Task goal: Determine how many lines below contain the word "koristi", then state only that figure.
[[ Supplied material open ]]
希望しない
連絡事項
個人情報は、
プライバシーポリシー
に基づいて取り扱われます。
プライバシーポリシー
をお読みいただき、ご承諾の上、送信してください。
[[ Supplied material closed ]]
[[ Supplied material open ]]
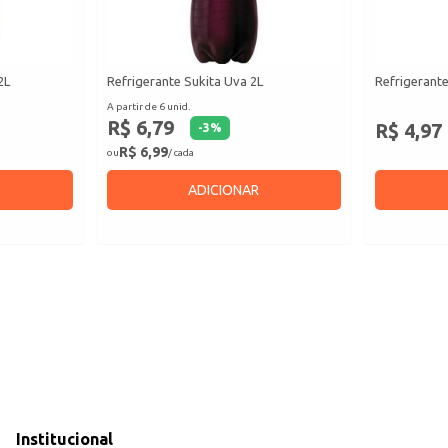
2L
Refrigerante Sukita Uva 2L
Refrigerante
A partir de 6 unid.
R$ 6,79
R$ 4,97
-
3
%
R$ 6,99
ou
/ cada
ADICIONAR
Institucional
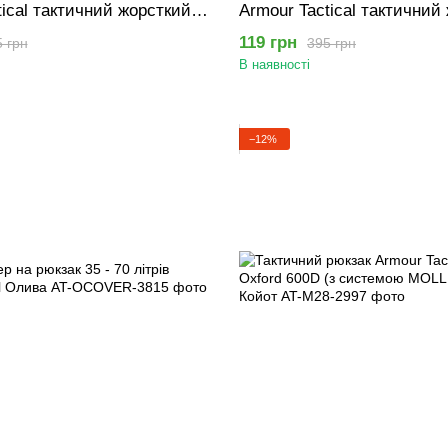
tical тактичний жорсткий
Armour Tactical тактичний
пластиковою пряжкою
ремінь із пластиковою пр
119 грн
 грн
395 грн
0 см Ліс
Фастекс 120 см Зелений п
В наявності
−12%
[[ Supplied material closed ]]
[[ Supplied material open ]]
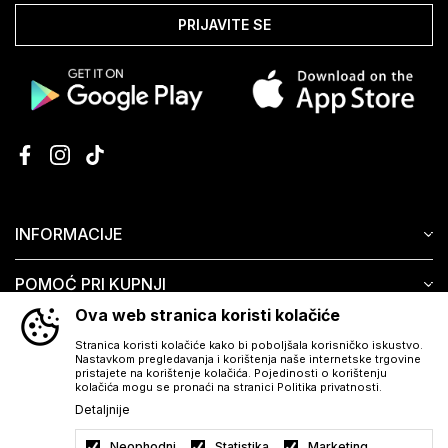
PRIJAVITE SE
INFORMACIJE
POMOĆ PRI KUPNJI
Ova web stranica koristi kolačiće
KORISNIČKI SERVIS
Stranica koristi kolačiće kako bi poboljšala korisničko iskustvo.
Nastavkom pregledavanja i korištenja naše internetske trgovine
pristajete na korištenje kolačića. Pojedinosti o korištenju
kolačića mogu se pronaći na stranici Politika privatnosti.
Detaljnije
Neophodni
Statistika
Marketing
[[ Supplied material closed ]]
Expected output: 2